The Shillong Creative Arts, Literary And Music ( CALM) Festival held from 31st October to 3rd November was notable for its fusion of literay expressions, art and wood work displays, photograhs, indigenous pottery of the Jaintia Hills, a fast vanishing art, musical and comedy shows, talks by Indrajeet Hazra, Chetan Bhagat and the doyen of journalism M. J. Akbar. Chetan gave the youth, tips to be succesful, to which a young one counterposed; ''Why is success so important? Indrajeet Hazra, journalist and writer spoke to school children on the processes of creativity, and of course the inimitable M. J. Akbar captivated the audience with his sense of Indian history, polity, society and secularist and democratic ideals embedded firmly in the concept that is: ''India''.
In between there were book launches, meets with artists, sculptors and photographers. Parallel sessions on counselling for students, expressions of drawing and painting by children, choral recitation, were conducted. In one of the evenings the audience were treated to musical expositions by the local Aroha Choir, and comedy shows by Neville Shah and company. There was also a book fair, where books by authors participating in the meet were available for sale.

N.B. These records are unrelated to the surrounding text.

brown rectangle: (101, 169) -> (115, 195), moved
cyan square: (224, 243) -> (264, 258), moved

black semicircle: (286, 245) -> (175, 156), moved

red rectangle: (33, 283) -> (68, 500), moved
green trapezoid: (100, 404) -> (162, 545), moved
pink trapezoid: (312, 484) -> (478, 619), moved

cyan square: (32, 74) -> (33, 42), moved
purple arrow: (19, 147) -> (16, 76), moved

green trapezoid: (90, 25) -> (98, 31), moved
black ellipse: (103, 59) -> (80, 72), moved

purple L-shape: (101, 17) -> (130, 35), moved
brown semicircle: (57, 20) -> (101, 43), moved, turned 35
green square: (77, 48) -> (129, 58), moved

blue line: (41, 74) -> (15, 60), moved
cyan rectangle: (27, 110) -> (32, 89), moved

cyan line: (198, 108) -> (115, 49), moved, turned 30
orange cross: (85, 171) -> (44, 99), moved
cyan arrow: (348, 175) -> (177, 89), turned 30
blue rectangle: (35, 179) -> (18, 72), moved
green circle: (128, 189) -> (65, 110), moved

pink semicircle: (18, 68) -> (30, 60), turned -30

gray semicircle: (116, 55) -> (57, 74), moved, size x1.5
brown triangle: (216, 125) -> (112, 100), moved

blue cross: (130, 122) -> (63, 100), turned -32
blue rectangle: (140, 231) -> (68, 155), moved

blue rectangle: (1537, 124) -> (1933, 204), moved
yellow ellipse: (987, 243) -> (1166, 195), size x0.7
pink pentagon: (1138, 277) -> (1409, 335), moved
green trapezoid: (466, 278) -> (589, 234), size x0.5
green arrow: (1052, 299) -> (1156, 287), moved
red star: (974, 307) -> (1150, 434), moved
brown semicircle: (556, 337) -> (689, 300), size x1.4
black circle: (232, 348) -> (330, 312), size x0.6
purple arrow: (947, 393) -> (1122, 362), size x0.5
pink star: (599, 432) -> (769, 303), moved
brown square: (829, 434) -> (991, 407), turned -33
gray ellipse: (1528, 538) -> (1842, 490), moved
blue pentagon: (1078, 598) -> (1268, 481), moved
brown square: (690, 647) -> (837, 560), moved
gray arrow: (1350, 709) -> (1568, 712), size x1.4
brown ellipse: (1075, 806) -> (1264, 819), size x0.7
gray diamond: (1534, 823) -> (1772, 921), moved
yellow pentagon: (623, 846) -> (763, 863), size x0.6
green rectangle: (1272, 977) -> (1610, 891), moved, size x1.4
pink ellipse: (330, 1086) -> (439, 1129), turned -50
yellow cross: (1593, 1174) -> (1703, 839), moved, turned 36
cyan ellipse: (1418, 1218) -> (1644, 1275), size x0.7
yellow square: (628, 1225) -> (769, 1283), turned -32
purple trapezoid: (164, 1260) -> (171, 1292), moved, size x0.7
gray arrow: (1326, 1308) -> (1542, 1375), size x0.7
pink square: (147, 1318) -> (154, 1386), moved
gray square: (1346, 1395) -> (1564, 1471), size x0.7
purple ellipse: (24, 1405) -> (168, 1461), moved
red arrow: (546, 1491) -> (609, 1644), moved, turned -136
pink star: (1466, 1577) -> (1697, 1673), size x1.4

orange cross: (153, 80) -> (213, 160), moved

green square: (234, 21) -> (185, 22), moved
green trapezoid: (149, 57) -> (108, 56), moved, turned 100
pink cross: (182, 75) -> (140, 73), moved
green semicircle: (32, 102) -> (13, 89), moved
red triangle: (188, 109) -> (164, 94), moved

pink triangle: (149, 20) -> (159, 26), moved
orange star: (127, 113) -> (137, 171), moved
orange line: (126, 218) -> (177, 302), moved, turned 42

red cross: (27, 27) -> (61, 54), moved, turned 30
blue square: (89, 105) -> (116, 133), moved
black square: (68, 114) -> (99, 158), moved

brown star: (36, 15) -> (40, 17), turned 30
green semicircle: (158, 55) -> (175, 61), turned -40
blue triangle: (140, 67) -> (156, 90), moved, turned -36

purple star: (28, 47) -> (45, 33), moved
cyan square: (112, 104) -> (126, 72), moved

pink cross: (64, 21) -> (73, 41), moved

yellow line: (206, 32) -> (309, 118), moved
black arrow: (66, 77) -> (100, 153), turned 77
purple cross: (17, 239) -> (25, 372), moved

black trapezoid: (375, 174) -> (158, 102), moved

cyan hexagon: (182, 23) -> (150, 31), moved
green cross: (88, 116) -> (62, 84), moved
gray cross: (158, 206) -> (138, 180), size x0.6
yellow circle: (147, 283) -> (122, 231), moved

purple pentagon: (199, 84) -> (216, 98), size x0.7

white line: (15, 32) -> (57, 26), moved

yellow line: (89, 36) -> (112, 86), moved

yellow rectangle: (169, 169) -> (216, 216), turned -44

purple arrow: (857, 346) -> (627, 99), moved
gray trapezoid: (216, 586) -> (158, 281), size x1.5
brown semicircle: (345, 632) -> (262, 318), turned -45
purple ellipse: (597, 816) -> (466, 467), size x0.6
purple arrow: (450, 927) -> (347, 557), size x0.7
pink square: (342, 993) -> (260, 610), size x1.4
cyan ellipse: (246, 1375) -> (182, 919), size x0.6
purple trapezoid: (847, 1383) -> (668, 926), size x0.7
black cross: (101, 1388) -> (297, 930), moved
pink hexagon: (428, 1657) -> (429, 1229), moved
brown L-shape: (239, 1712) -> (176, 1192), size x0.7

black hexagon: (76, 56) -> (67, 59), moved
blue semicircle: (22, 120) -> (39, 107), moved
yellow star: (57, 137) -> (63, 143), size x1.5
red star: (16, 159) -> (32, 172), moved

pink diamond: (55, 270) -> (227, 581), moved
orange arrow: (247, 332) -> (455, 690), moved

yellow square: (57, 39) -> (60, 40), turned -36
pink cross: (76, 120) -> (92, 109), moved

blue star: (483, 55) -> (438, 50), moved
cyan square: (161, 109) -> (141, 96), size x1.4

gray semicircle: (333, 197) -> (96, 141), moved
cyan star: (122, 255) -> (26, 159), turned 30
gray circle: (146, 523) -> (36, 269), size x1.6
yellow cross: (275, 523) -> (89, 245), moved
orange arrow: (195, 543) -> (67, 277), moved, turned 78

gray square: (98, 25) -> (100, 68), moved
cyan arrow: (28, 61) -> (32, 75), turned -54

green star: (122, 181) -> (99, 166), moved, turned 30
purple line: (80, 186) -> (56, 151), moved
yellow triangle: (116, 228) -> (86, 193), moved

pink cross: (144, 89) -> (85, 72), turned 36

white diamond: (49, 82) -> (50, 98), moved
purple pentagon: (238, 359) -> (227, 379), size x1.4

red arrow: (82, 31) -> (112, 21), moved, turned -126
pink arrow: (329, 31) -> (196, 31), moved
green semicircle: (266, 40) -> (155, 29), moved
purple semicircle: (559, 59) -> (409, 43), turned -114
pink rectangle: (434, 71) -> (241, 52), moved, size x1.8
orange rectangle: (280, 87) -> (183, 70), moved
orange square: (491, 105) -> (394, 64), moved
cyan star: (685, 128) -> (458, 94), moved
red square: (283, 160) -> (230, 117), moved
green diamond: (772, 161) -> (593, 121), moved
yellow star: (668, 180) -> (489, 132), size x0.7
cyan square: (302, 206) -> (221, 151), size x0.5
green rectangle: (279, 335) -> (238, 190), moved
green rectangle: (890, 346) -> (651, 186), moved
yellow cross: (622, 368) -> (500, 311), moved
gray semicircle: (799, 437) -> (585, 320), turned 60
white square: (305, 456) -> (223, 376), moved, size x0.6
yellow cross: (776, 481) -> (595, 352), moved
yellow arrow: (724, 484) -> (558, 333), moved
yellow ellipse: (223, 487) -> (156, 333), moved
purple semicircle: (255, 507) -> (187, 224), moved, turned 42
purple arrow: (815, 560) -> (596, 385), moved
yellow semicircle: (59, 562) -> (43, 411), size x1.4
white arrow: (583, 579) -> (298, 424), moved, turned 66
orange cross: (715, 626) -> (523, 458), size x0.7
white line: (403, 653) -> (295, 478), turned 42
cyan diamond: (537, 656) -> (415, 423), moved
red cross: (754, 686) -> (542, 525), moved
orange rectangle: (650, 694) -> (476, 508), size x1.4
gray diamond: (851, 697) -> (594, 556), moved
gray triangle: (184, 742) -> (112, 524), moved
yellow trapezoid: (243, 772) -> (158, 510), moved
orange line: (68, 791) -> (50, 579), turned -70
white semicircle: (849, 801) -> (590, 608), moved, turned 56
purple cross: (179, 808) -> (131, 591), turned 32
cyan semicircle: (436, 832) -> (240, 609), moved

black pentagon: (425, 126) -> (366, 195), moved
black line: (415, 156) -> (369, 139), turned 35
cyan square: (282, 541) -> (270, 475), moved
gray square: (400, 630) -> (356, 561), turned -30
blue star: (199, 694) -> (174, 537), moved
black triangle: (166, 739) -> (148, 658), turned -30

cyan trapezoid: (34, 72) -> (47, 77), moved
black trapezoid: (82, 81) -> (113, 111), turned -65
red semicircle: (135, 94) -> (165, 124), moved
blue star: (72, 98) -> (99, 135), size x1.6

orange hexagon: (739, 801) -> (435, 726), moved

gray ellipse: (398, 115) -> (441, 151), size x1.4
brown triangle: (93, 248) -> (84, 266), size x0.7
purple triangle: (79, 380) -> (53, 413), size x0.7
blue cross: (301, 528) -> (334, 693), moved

Books were launched by photo journalist Chirodeep Choudhuri, NDTV journalist Kishalay Bhattacharjee, the brilliant author originally from Sikkim Prajwal Parajuly, young local poet Jerry Lucius Pyrtuh, and veteran teacher of Shillong Cassandra Syiemlieh who has published a book showing the connect between poetry and popular Western songs. There is a compact relationship that exists between poetry and song, countenancing Gerard Manley Hopkins' contention that all art aspires towards the condition of music. The photo journalist Chirodeep Choudhuri spoke on photography and story telling with reference to his book, and Prajwal Parajuly spoke on his forthcoming collection of short stories: ''The Gurkha's Daughter'' which has got rave prereviews and is on the Amazon's best book sellers list already, in the pre booking lists. Parajuly originally from Sikkim is a brilliant speaker and he has already been hailed as a writer to watch out for in the English speaking world.
The CALM Festival is an interesting fusion of local talent and that from the' mainland' India. It has brought diverse aesthetic realities on a common platform: creative writing, painting, sculpture, pottery, photography, the oral word (recitation), music, comedy etc with focus on the youth. It was not meant to be a literary festival, but one on the creative arts in an inclusive manner. The interactions with school children was its highlight, so were counselling sessions, to give the right kind of advice to impressionable minds. It was delightful to see children sprawled on the floor, faces intent in painting and drawing.
That was the calm of this CALM Festival...young and old commingled in pursuits of the mind and the heart.